This article comes in the light of taxi operators literally “browbeating and bullying” tourists in Goa during the Christmas-New Year season and the subsequent highlight of the same by Herald on January 3, 2017.
Meanwhile, the Goa Traffic cell Margao Traffic Cell took cognizance of our report only on January 20, 2017, days after the season ended and asked us verbally to give details of the tourists we mentioned that were harassed with their passport numbers.

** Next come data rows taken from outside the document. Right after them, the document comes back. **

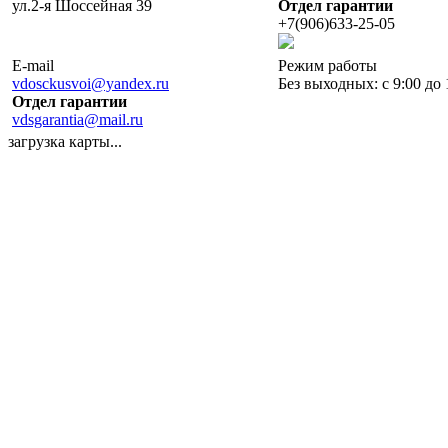
ул.2-я Шоссейная 39
Отдел гарантии
+7(906)633-25-05
E-mail
Режим работы
vdosckusvoi@yandex.ru
Без выходных: с 9:00 до 
Отдел гарантии
vdsgarantia@mail.ru
загрузка карты...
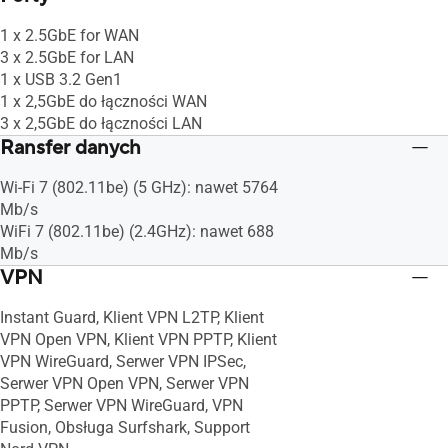
1 x 2.5GbE for WAN
3 x 2.5GbE for LAN
1 x USB 3.2 Gen1
1 x 2,5GbE do łączności WAN
3 x 2,5GbE do łączności LAN
Ransfer danych
Wi-Fi 7 (802.11be) (5 GHz): nawet 5764
Mb/s
WiFi 7 (802.11be) (2.4GHz): nawet 688
Mb/s
VPN
Instant Guard, Klient VPN L2TP, Klient
VPN Open VPN, Klient VPN PPTP, Klient
VPN WireGuard, Serwer VPN IPSec,
Serwer VPN Open VPN, Serwer VPN
PPTP, Serwer VPN WireGuard, VPN
Fusion, Obsługa Surfshark, Support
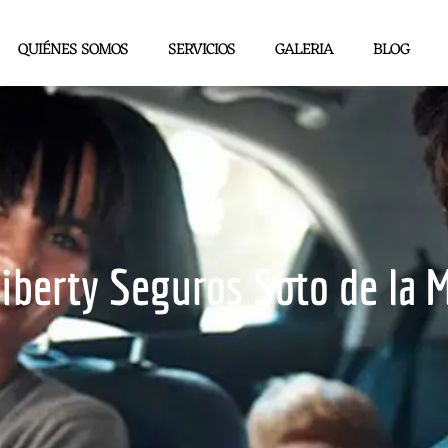
QUIÉNES SOMOS
SERVICIOS
GALERIA
BLOG
Liberty Seguros Soto de la 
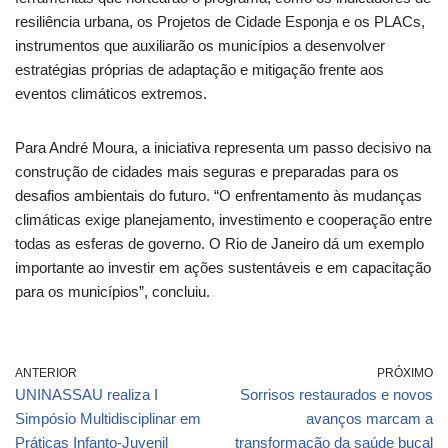
resiliência urbana, os Projetos de Cidade Esponja e os PLACs,
instrumentos que auxiliarão os municípios a desenvolver
estratégias próprias de adaptação e mitigação frente aos
eventos climáticos extremos.
Para André Moura, a iniciativa representa um passo decisivo na
construção de cidades mais seguras e preparadas para os
desafios ambientais do futuro. “O enfrentamento às mudanças
climáticas exige planejamento, investimento e cooperação entre
todas as esferas de governo. O Rio de Janeiro dá um exemplo
importante ao investir em ações sustentáveis e em capacitação
para os municípios”, concluiu.
ANTERIOR
PRÓXIMO
UNINASSAU realiza I
Sorrisos restaurados e novos
Simpósio Multidisciplinar em
avanços marcam a
Práticas Infanto-Juvenil
transformação da saúde bucal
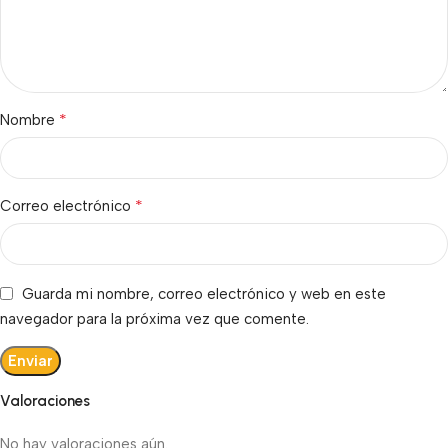
*
Nombre
*
Correo electrónico
Guarda mi nombre, correo electrónico y web en este
navegador para la próxima vez que comente.
Valoraciones
No hay valoraciones aún.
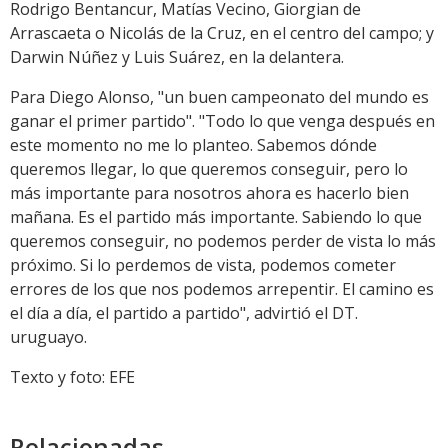
Rodrigo Bentancur, Matías Vecino, Giorgian de
Arrascaeta o Nicolás de la Cruz, en el centro del campo; y
Darwin Núñez y Luis Suárez, en la delantera.
Para Diego Alonso, "un buen campeonato del mundo es
ganar el primer partido". "Todo lo que venga después en
este momento no me lo planteo. Sabemos dónde
queremos llegar, lo que queremos conseguir, pero lo
más importante para nosotros ahora es hacerlo bien
mañana. Es el partido más importante. Sabiendo lo que
queremos conseguir, no podemos perder de vista lo más
próximo. Si lo perdemos de vista, podemos cometer
errores de los que nos podemos arrepentir. El camino es
el día a día, el partido a partido", advirtió el DT.
uruguayo.
Texto y foto: EFE
Relacionadas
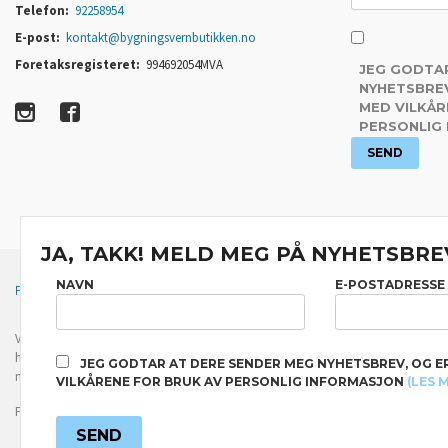
Telefon:
92258954
E-post:
kontakt@bygningsvernbutikken.no
Foretaksregisteret:
994692054MVA
JEG GODTA
NYHETSBREV
MED VILKÅR
PERSONLIG
JA, TAKK! MELD MEG PÅ NYHETSBRE
NAVN
E-POSTADRESSE
FRAKT
KJØPSBETINGELSER
SIKKERHET OG PERSONVERN
Vår nettbutikk bruker cookies slik at du får en bedre kjøpsopplevelse og vi kan yt
hovedsaklig til å lagre innloggingsdetaljer og huske hva du har puttet i handleku
JEG GODTAR AT DERE SENDER MEG NYHETSBREV, OG E
normalt om du godtar dette.
Les mer
eller
endre innstillinger for cookies.
VILKÅRENE FOR BRUK AV PERSONLIG INFORMASJON
(LES 
Powered by
24Nettbutikk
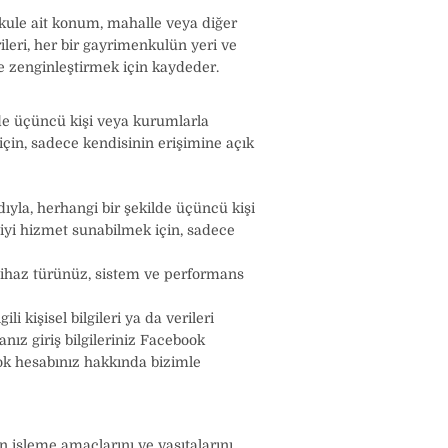
kule ait konum, mahalle veya diğer
ileri, her bir gayrimenkulün yeri ve
e zenginleştirmek için kaydeder.
lde üçüncü kişi veya kurumlarla
için, sadece kendisinin erişimine açık
ıyla, herhangi bir şekilde üçüncü kişi
 iyi hizmet sunabilmek için, sadece
 cihaz türünüz, sistem ve performans
i kişisel bilgileri ya da verileri
nız giriş bilgileriniz Facebook
ok hesabınız hakkında bizimle
n işleme amaçlarını ve vasıtalarını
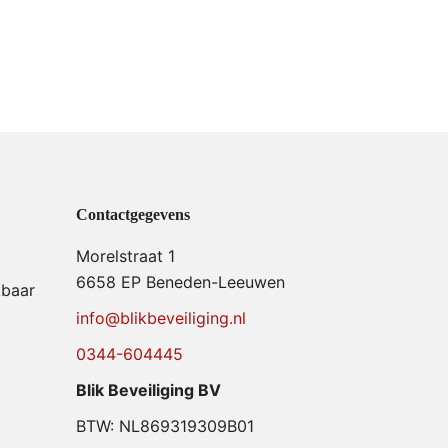
Contactgegevens
Morelstraat 1
6658 EP Beneden-Leeuwen
kbaar
info@blikbeveiliging.nl
0344-604445
Blik Beveiliging BV
BTW: NL869319309B01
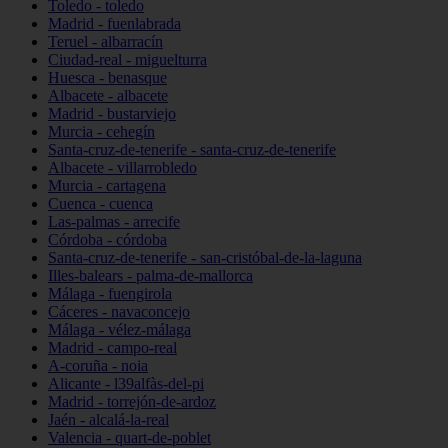
Toledo - toledo
Madrid - fuenlabrada
Teruel - albarracín
Ciudad-real - miguelturra
Huesca - benasque
Albacete - albacete
Madrid - bustarviejo
Murcia - cehegín
Santa-cruz-de-tenerife - santa-cruz-de-tenerife
Albacete - villarrobledo
Murcia - cartagena
Cuenca - cuenca
Las-palmas - arrecife
Córdoba - córdoba
Santa-cruz-de-tenerife - san-cristóbal-de-la-laguna
Illes-balears - palma-de-mallorca
Málaga - fuengirola
Cáceres - navaconcejo
Málaga - vélez-málaga
Madrid - campo-real
A-coruña - noia
Alicante - l39alfàs-del-pi
Madrid - torrejón-de-ardoz
Jaén - alcalá-la-real
Valencia - quart-de-poblet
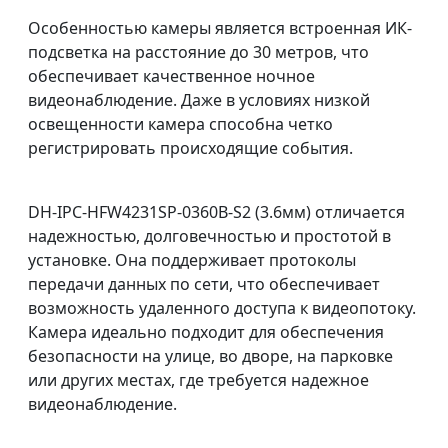
Особенностью камеры является встроенная ИК-
подсветка на расстояние до 30 метров, что
обеспечивает качественное ночное
видеонаблюдение. Даже в условиях низкой
освещенности камера способна четко
регистрировать происходящие события.
DH-IPC-HFW4231SP-0360B-S2 (3.6мм) отличается
надежностью, долговечностью и простотой в
установке. Она поддерживает протоколы
передачи данных по сети, что обеспечивает
возможность удаленного доступа к видеопотоку.
Камера идеально подходит для обеспечения
безопасности на улице, во дворе, на парковке
или других местах, где требуется надежное
видеонаблюдение.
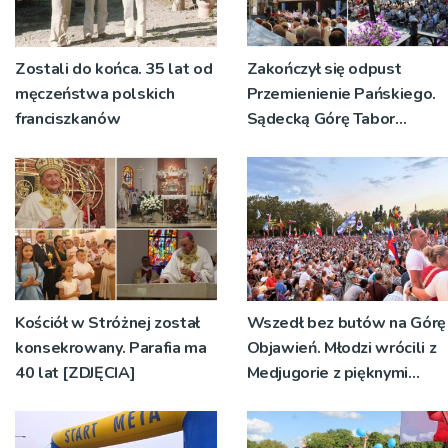
Zostali do końca. 35 lat od
Zakończył się odpust
męczeństwa polskich
Przemienienie Pańskiego.
franciszkanów
Sądecką Górę Tabor
odwiedziły tłumy
pielgrzymów
Kościół w Stróżnej został
Wszedł bez butów na Górę
konsekrowany. Parafia ma
Objawień. Młodzi wrócili z
40 lat [ZDJĘCIA]
Medjugorie z pięknymi
przeżyciami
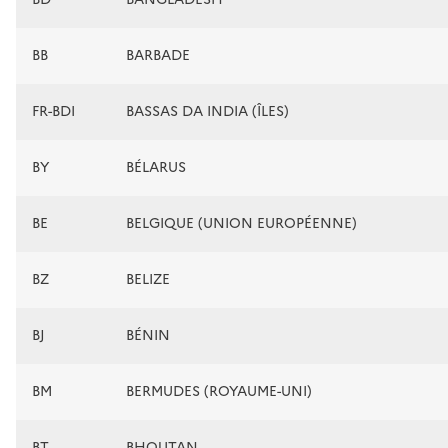
BB
BARBADE
FR-BDI
BASSAS DA INDIA (ÎLES)
BY
BÉLARUS
BE
BELGIQUE (UNION EUROPÉENNE)
BZ
BELIZE
BJ
BÉNIN
BM
BERMUDES (ROYAUME-UNI)
BT
BHOUTAN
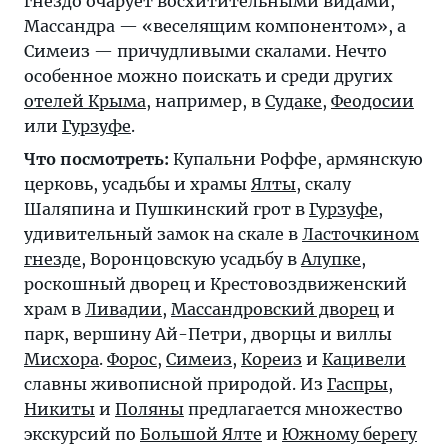
гнездо очарует восхитительными видами,
Массандра — «веселящим компонентом», а
Симеиз — причудливыми скалами. Нечто
особенное можно поискать и среди других
отелей Крыма
, например, в
Судаке
,
Феодосии
или
Гурзуфе
.
Что посмотреть:
Купальни Роффе, армянскую
церковь, усадьбы и храмы
Ялты
, скалу
Шаляпина и Пушкинский грот в
Гурзуфе
,
удивительный замок на скале в
Ласточкином
гнезде
, Воронцовскую усадьбу в
Алупке
,
роскошный дворец и Крестовоздвиженский
храм в
Ливадии
,
Массандровский дворец
и
парк, вершину Ай-Петри, дворцы и виллы
Мисхора
.
Форос
,
Симеиз
,
Кореиз
и
Кацивели
славны живописной природой. Из
Гаспры
,
Никиты
и
Поляны
предлагается множество
экскурсий по
Большой Ялте
и
Южному берегу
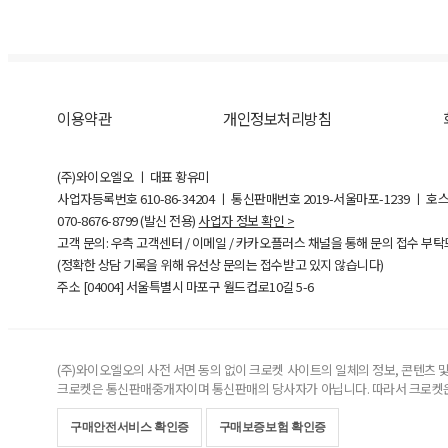
이용약관
개인정보처리방침
(주)와이오엘오 ㅣ 대표 황유미
사업자등록번호
610-86-34204
ㅣ 통신판매번호 2019-서울마포-1239 ㅣ 호
070-8676-8799 (발신 전용)
사업자 정보 확인 >
고객 문의: 우측 고객센터 / 이메일 / 카카오플러스 채널을 통해 문의 접수 부
(정확한 상담 기록을 위해 유선상 문의는 접수받고 있지 않습니다)
주소 [
04004
] 서울특별시 마포구 월드컵로10길
5-6
(주)와이오엘오의 사전 서면 동의 없이 크로켓 사이트의 일체의 정보, 콘텐츠 및 
크로켓은 통신판매중개자이며 통신판매의 당사자가 아닙니다. 따라서 크로켓은
구매안전서비스 확인증
구매보증보험 확인증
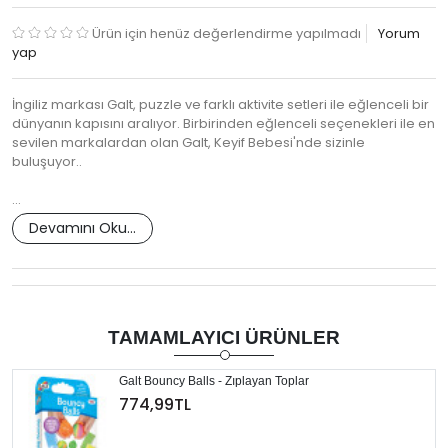
Ürün için henüz değerlendirme yapılmadı
Yorum
yap
İngiliz markası Galt, puzzle ve farklı aktivite setleri ile eğlenceli bir
dünyanın kapısını aralıyor. Birbirinden eğlenceli seçenekleri ile en
sevilen markalardan olan Galt, Keyif Bebesi'nde sizinle
buluşuyor..
…
Devamını Oku...
TAMAMLAYICI ÜRÜNLER
Galt Bouncy Balls - Zıplayan Toplar
774,99TL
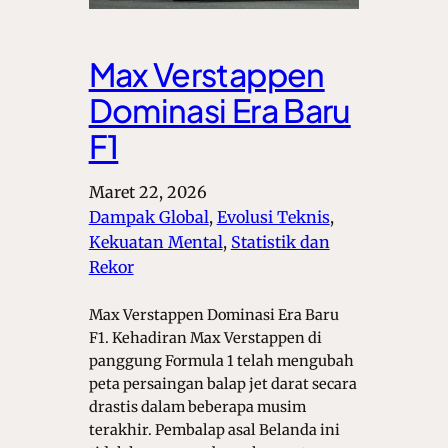
Max Verstappen
Dominasi Era Baru
F1
Maret 22, 2026
Dampak Global
, 
Evolusi Teknis
, 
Kekuatan Mental
, 
Statistik dan
Rekor
Max Verstappen Dominasi Era Baru
F1. Kehadiran Max Verstappen di
panggung Formula 1 telah mengubah
peta persaingan balap jet darat secara
drastis dalam beberapa musim
terakhir. Pembalap asal Belanda ini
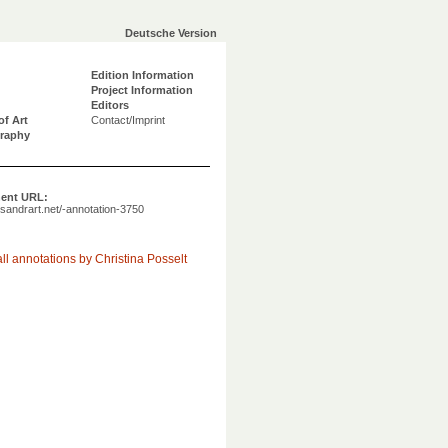
Deutsche Version
Edition Information
Project Information
Editors
of Art
Contact/Imprint
graphy
ent URL:
a.sandrart.net/-annotation-3750
ll annotations by Christina Posselt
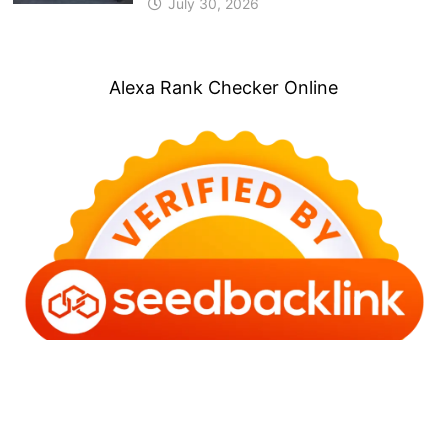
July 30, 2026
Alexa Rank Checker Online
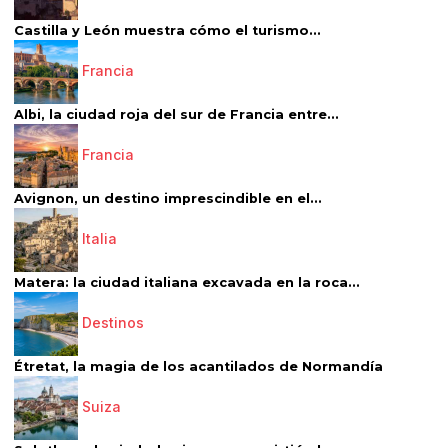
Castilla y León muestra cómo el turismo...
Francia
Albi, la ciudad roja del sur de Francia entre...
Francia
Avignon, un destino imprescindible en el...
Italia
Matera: la ciudad italiana excavada en la roca...
Destinos
Étretat, la magia de los acantilados de Normandía
Suiza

Taking a leaf of this delay and how serious really is the Traffic Cell and Police Department in Goa to crackdown on the taxi problem is the BIG Q. When we decide to search across social media platforms to check what tourists are saying about Goa’s taxi menace, here is what we stumbled upon:
Yummraj from Bangalore points out that on his trip to Goa a few weeks back, how he was harassed to pay Rs 3,000 for his taxi ride from Dabolim to Arpora and the driver refused to give him a bill and even refused to stop for coffee on the way and told him that he may have coffee only at the coffee shop he would stops! Yummraj asserts that he now understands how tourists are “fleeced” by taxi operators.
While another budget traveller from Ranchi explains how he was made to paid exorbitantly from Santa Cruz to Margao.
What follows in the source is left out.